> WORK ORDER: Print all of the data below exactly as it appears, leaving out every image.

(DATA SUPPLIED)

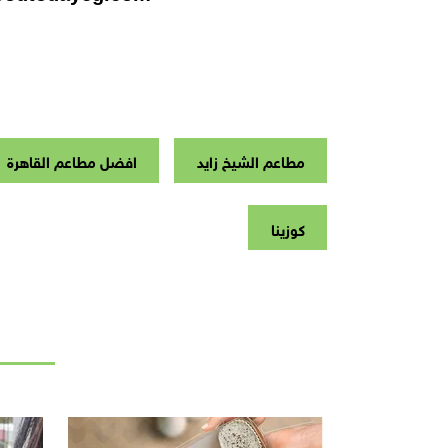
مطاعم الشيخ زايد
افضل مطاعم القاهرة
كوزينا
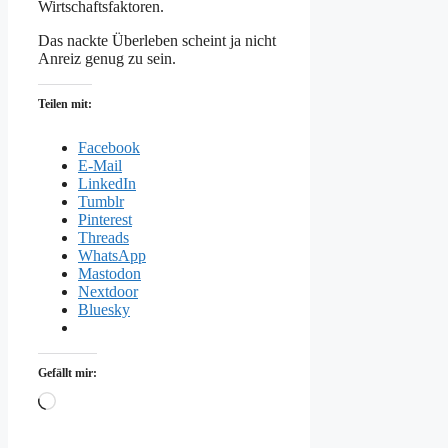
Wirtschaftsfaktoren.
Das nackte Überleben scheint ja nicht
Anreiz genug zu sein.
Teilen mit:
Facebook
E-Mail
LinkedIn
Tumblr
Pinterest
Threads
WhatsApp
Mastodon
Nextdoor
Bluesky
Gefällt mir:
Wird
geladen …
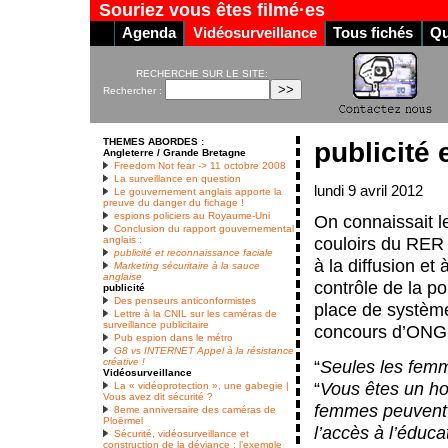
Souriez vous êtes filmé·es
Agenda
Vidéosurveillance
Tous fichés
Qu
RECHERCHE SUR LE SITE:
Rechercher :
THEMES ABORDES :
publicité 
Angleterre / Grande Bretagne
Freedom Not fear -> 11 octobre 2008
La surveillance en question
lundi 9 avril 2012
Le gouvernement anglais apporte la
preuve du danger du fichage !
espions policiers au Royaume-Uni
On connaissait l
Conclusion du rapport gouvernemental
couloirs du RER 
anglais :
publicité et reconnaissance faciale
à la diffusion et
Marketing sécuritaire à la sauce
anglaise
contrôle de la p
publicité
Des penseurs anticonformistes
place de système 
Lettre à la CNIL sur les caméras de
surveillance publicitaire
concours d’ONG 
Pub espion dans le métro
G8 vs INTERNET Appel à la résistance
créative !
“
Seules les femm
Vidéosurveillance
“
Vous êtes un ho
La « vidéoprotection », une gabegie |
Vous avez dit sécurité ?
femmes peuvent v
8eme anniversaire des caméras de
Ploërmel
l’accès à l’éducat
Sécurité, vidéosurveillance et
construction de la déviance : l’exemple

(End DATA SUPPLIED)

> EXERCISE SOLUTION:
مطاعم الشيخ زايد
افضل مطاعم القاهرة
كوزينا
Wirtschaftsfaktoren.
Das nackte Überleben scheint ja nicht
Anreiz genug zu sein.
Teilen mit:
Facebook
E-Mail
LinkedIn
Tumblr
Pinterest
Threads
WhatsApp
Mastodon
Nextdoor
Bluesky
Gefällt mir:
Wird
geladen …
Souriez vous êtes filmé·es
Agenda
Vidéosurveillance
Tous fichés
Qu
RECHERCHE SUR LE SITE:
Rechercher :
THEMES ABORDES :
publicité 
Angleterre / Grande Bretagne
Freedom Not fear -> 11 octobre 2008
La surveillance en question
lundi 9 avril 2012
Le gouvernement anglais apporte la
preuve du danger du fichage !
espions policiers au Royaume-Uni
On connaissait l
Conclusion du rapport gouvernemental
couloirs du RER 
anglais :
publicité et reconnaissance faciale
à la diffusion et
Marketing sécuritaire à la sauce
anglaise
contrôle de la p
publicité
Des penseurs anticonformistes
place de système 
Lettre à la CNIL sur les caméras de
surveillance publicitaire
concours d’ONG 
Pub espion dans le métro
G8 vs INTERNET Appel à la résistance
créative !
“
Seules les femm
Vidéosurveillance
“
Vous êtes un ho
La « vidéoprotection », une gabegie |
Vous avez dit sécurité ?
femmes peuvent v
8eme anniversaire des caméras de
Ploërmel
l’accès à l’éducat
Sécurité, vidéosurveillance et
construction de la déviance : l’exemple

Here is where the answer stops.